Dr Danny Steed: “In some scholarly circles, cyber has been referred to as “the dog that didn’t bark”, but even this fails to capture the truth of the struggle to make sense of cybers’ place in modern war. Really, what we need to take is a longer perspective on the impact of cyber on warfare as a whole, as reflected by the Ukrainian experience. We know it has not been, nor will it be, decisive in the outcome of the war in Ukraine, yet it has played a part.

“The Ukrainians have openly called for cyberattacks on civilian infrastructure – energy supplies, hospitals, utilities, etc. – to be included in the list of war crimes for investigation and prosecution. This is salient, because even if cyberattacks are not decisive, including them as a new category of war crime would be a major evolution in our legal understanding of what we will not accept from cyberattacks. Any such prosecution will be fascinating precisely because it has never happened before.
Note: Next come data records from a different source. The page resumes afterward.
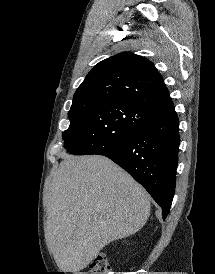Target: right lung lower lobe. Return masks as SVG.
I'll return each mask as SVG.
<instances>
[{
    "label": "right lung lower lobe",
    "instance_id": "1",
    "mask_svg": "<svg viewBox=\"0 0 215 274\" xmlns=\"http://www.w3.org/2000/svg\"><path fill=\"white\" fill-rule=\"evenodd\" d=\"M179 143V120L172 108L154 114L124 141L96 155L110 158L139 182L165 219L175 192Z\"/></svg>",
    "mask_w": 215,
    "mask_h": 274
}]
</instances>
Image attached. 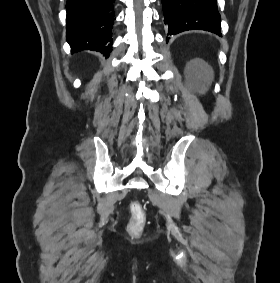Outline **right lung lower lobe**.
Here are the masks:
<instances>
[{
  "label": "right lung lower lobe",
  "instance_id": "1",
  "mask_svg": "<svg viewBox=\"0 0 280 283\" xmlns=\"http://www.w3.org/2000/svg\"><path fill=\"white\" fill-rule=\"evenodd\" d=\"M115 0H67L66 40L71 52L112 51Z\"/></svg>",
  "mask_w": 280,
  "mask_h": 283
}]
</instances>
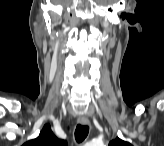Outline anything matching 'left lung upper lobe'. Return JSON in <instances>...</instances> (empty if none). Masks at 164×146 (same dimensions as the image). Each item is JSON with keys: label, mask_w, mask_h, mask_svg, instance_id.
<instances>
[{"label": "left lung upper lobe", "mask_w": 164, "mask_h": 146, "mask_svg": "<svg viewBox=\"0 0 164 146\" xmlns=\"http://www.w3.org/2000/svg\"><path fill=\"white\" fill-rule=\"evenodd\" d=\"M109 146H131V144L117 137L109 143Z\"/></svg>", "instance_id": "1"}]
</instances>
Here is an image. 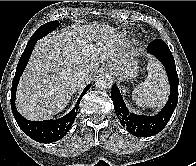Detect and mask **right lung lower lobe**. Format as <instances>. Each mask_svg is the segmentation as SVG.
<instances>
[{
	"label": "right lung lower lobe",
	"instance_id": "obj_1",
	"mask_svg": "<svg viewBox=\"0 0 196 166\" xmlns=\"http://www.w3.org/2000/svg\"><path fill=\"white\" fill-rule=\"evenodd\" d=\"M36 42L37 40L30 39L17 65L16 73L12 82L11 109L16 119V122L25 134H27L29 137H31L37 142L50 143L62 139L67 134L77 116L81 97H83L85 93L89 90L91 84L87 85L84 88V91L79 97L76 106L62 118L56 120H44L39 122L25 119L22 115L18 113L15 107L16 89L19 78L21 77L27 65L28 59L30 58V55Z\"/></svg>",
	"mask_w": 196,
	"mask_h": 166
}]
</instances>
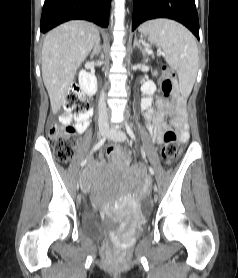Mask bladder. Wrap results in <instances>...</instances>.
I'll use <instances>...</instances> for the list:
<instances>
[{"mask_svg": "<svg viewBox=\"0 0 238 278\" xmlns=\"http://www.w3.org/2000/svg\"><path fill=\"white\" fill-rule=\"evenodd\" d=\"M82 229L91 237L108 240L116 231V223L102 218L95 210L88 209L82 218Z\"/></svg>", "mask_w": 238, "mask_h": 278, "instance_id": "1", "label": "bladder"}]
</instances>
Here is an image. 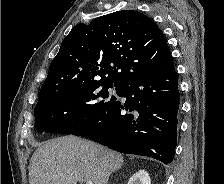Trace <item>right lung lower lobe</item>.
<instances>
[{
  "label": "right lung lower lobe",
  "mask_w": 224,
  "mask_h": 184,
  "mask_svg": "<svg viewBox=\"0 0 224 184\" xmlns=\"http://www.w3.org/2000/svg\"><path fill=\"white\" fill-rule=\"evenodd\" d=\"M121 87L119 97H125V102L116 100L100 117L71 134L90 138L121 153L171 163L180 100L174 67L129 80Z\"/></svg>",
  "instance_id": "obj_1"
}]
</instances>
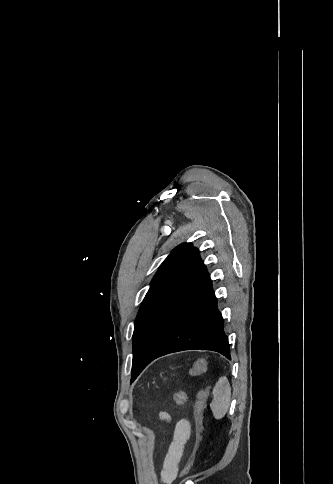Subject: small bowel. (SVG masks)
<instances>
[{
  "label": "small bowel",
  "instance_id": "obj_1",
  "mask_svg": "<svg viewBox=\"0 0 333 484\" xmlns=\"http://www.w3.org/2000/svg\"><path fill=\"white\" fill-rule=\"evenodd\" d=\"M160 416L168 422L171 421L167 412H161ZM190 431V423L186 419H180L174 424L171 441L160 473L162 484H171L177 477L178 465L183 455L184 446L190 437Z\"/></svg>",
  "mask_w": 333,
  "mask_h": 484
}]
</instances>
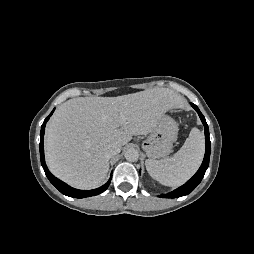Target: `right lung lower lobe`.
<instances>
[{
	"mask_svg": "<svg viewBox=\"0 0 254 254\" xmlns=\"http://www.w3.org/2000/svg\"><path fill=\"white\" fill-rule=\"evenodd\" d=\"M54 110L51 112V114L44 120V123L41 126V132H40V159H41V165L45 171V174L49 181L64 195L69 196V197H74V198H85V197H90V196H95L98 195L102 192H104L110 182L111 178L109 181L104 184L103 186L93 189V190H78L75 188L70 187L66 183L62 182L61 180L57 179L54 175L50 173L48 170L46 163H45V158H44V147H43V139H44V132H45V125L46 122L48 121L49 117L52 115Z\"/></svg>",
	"mask_w": 254,
	"mask_h": 254,
	"instance_id": "obj_1",
	"label": "right lung lower lobe"
}]
</instances>
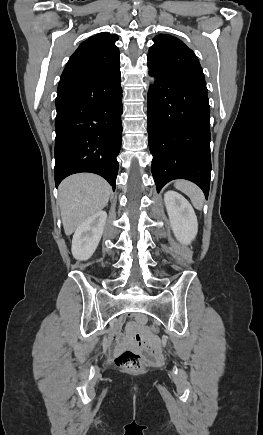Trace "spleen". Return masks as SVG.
Listing matches in <instances>:
<instances>
[{"instance_id":"3e777b00","label":"spleen","mask_w":263,"mask_h":435,"mask_svg":"<svg viewBox=\"0 0 263 435\" xmlns=\"http://www.w3.org/2000/svg\"><path fill=\"white\" fill-rule=\"evenodd\" d=\"M174 186L177 190L185 193L190 198L196 209H202L204 204V194L197 185L186 180H178L175 182Z\"/></svg>"}]
</instances>
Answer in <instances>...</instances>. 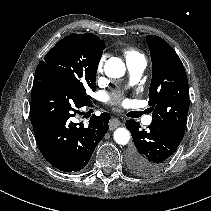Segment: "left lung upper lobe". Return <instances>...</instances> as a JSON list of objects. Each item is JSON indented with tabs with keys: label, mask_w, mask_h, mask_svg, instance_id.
I'll return each instance as SVG.
<instances>
[{
	"label": "left lung upper lobe",
	"mask_w": 211,
	"mask_h": 211,
	"mask_svg": "<svg viewBox=\"0 0 211 211\" xmlns=\"http://www.w3.org/2000/svg\"><path fill=\"white\" fill-rule=\"evenodd\" d=\"M146 40L152 60L151 125L180 144L189 110L186 72L180 58L165 40L156 35H148Z\"/></svg>",
	"instance_id": "obj_1"
}]
</instances>
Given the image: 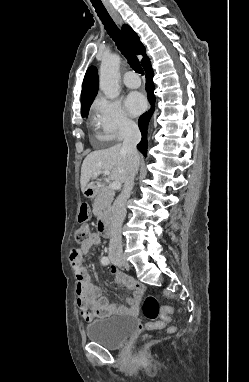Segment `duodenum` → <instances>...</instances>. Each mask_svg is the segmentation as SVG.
<instances>
[{
    "label": "duodenum",
    "mask_w": 249,
    "mask_h": 382,
    "mask_svg": "<svg viewBox=\"0 0 249 382\" xmlns=\"http://www.w3.org/2000/svg\"><path fill=\"white\" fill-rule=\"evenodd\" d=\"M89 188L94 189V195H95V187L93 185H91V186H89ZM98 230L103 237L111 238V236H112V225L107 219H100L98 221Z\"/></svg>",
    "instance_id": "obj_1"
}]
</instances>
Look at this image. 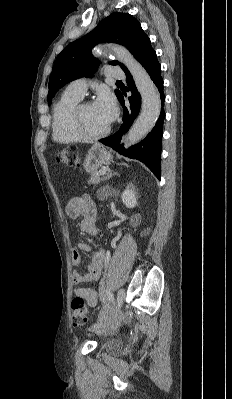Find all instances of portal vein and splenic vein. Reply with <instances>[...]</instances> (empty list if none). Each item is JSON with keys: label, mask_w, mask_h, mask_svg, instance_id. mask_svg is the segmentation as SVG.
Wrapping results in <instances>:
<instances>
[{"label": "portal vein and splenic vein", "mask_w": 232, "mask_h": 399, "mask_svg": "<svg viewBox=\"0 0 232 399\" xmlns=\"http://www.w3.org/2000/svg\"><path fill=\"white\" fill-rule=\"evenodd\" d=\"M106 172H109V168H106V170H100V174H106Z\"/></svg>", "instance_id": "portal-vein-and-splenic-vein-1"}]
</instances>
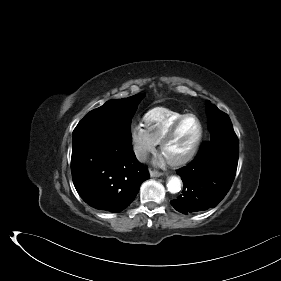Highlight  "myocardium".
Returning a JSON list of instances; mask_svg holds the SVG:
<instances>
[{"label": "myocardium", "instance_id": "f54148a6", "mask_svg": "<svg viewBox=\"0 0 281 281\" xmlns=\"http://www.w3.org/2000/svg\"><path fill=\"white\" fill-rule=\"evenodd\" d=\"M189 117H194L199 124V133L193 145L183 154L176 158L168 159V162L173 166H181L189 162L197 153L203 139L204 128L201 119L194 113H186L180 117L166 132L160 141V152L163 154L167 144L174 138L182 123Z\"/></svg>", "mask_w": 281, "mask_h": 281}]
</instances>
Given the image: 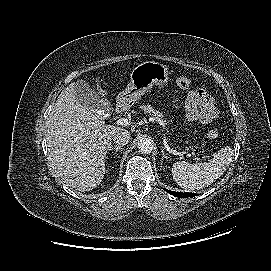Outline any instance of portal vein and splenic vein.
<instances>
[{
	"mask_svg": "<svg viewBox=\"0 0 271 271\" xmlns=\"http://www.w3.org/2000/svg\"><path fill=\"white\" fill-rule=\"evenodd\" d=\"M117 124L121 126H128L131 124V119L128 118H120L117 120Z\"/></svg>",
	"mask_w": 271,
	"mask_h": 271,
	"instance_id": "obj_1",
	"label": "portal vein and splenic vein"
}]
</instances>
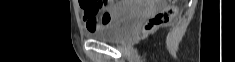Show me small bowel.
I'll use <instances>...</instances> for the list:
<instances>
[{"instance_id":"1","label":"small bowel","mask_w":235,"mask_h":62,"mask_svg":"<svg viewBox=\"0 0 235 62\" xmlns=\"http://www.w3.org/2000/svg\"><path fill=\"white\" fill-rule=\"evenodd\" d=\"M91 1H81L80 6L84 10V21L86 24V28L88 31L94 30L99 28L101 25L107 23L110 21L112 15L106 14L105 16H102L100 19L97 17V14H90L89 13V4ZM125 5V2L114 4L112 1L107 2L108 9L111 12H116L120 8H122Z\"/></svg>"}]
</instances>
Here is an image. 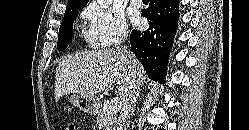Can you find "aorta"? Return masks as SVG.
<instances>
[{"label": "aorta", "instance_id": "aorta-1", "mask_svg": "<svg viewBox=\"0 0 249 130\" xmlns=\"http://www.w3.org/2000/svg\"><path fill=\"white\" fill-rule=\"evenodd\" d=\"M112 3V0H98V4L102 7V8H108L110 6V4Z\"/></svg>", "mask_w": 249, "mask_h": 130}]
</instances>
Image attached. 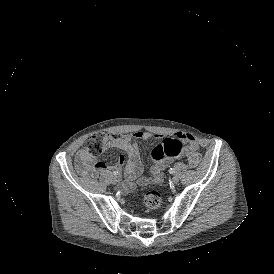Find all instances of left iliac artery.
<instances>
[{
  "label": "left iliac artery",
  "instance_id": "44dca946",
  "mask_svg": "<svg viewBox=\"0 0 274 274\" xmlns=\"http://www.w3.org/2000/svg\"><path fill=\"white\" fill-rule=\"evenodd\" d=\"M174 172H175L174 168H170V169H169V173H170V174H173Z\"/></svg>",
  "mask_w": 274,
  "mask_h": 274
}]
</instances>
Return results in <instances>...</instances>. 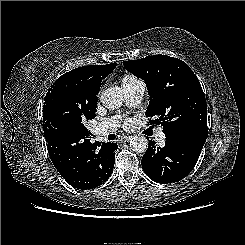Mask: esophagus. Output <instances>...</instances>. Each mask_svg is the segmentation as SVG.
Masks as SVG:
<instances>
[{
	"instance_id": "obj_1",
	"label": "esophagus",
	"mask_w": 245,
	"mask_h": 245,
	"mask_svg": "<svg viewBox=\"0 0 245 245\" xmlns=\"http://www.w3.org/2000/svg\"><path fill=\"white\" fill-rule=\"evenodd\" d=\"M132 136L131 135H124L121 137V141L122 142H128L129 140H131Z\"/></svg>"
}]
</instances>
“Yet we do know that cyber is an effective peacetime tool: it’s a tool of harassment, of provocation below the thresholds of violence. Cyber criminals with links to Russia continue to attack Western economies undeterred; the recent ransomware attack on Royal Mail by the LockBit gang is testament to this. This is the pattern we should grow accustomed to. Cyber will play a small and inconsequential role in a war in Ukraine that rages on traditional battlefields. Yet it plays a constant strategic role away from Ukraine, with attacks permitted, perhaps even encouraged, by a Russian state who must revel in seeing Western businesses disrupted with regularity, even if such attacks pose no real threat to Western economies beyond a nuisance factor.

“The war in Ukraine has affirmed two key things: since the 2022 invasion, the place and importance of “heavy metal” in warfare has returned with a vengeance. Yet, when it comes to cyber, the Ukrainian conflict since 2014 has affirmed that cyber is a potent and persistent tool, albeit one with limits. Even if cyber fails as a tool of warfare in its own right, the experience in Ukraine has shown us that cyber is a permanent geopolitical tool; its place of best use lies away from the battlefield.”

Rob Black commented: “Cyber has been effectively employed to cause confusion and disrupt decision making during critical stages of the military campaign. The cyberattack against Viasat, for example, was an effective means of disrupting Ukrainian command and control and increasing confusion and uncertainty at a time when the Ukrainian military and government most needed to understand what was happening.

“At best, cyber in the Ukraine conflict will be most effective when integrated with other military activities to maximise the advantage gained or to undermine the Ukrainian coherence, decision-making and unity.”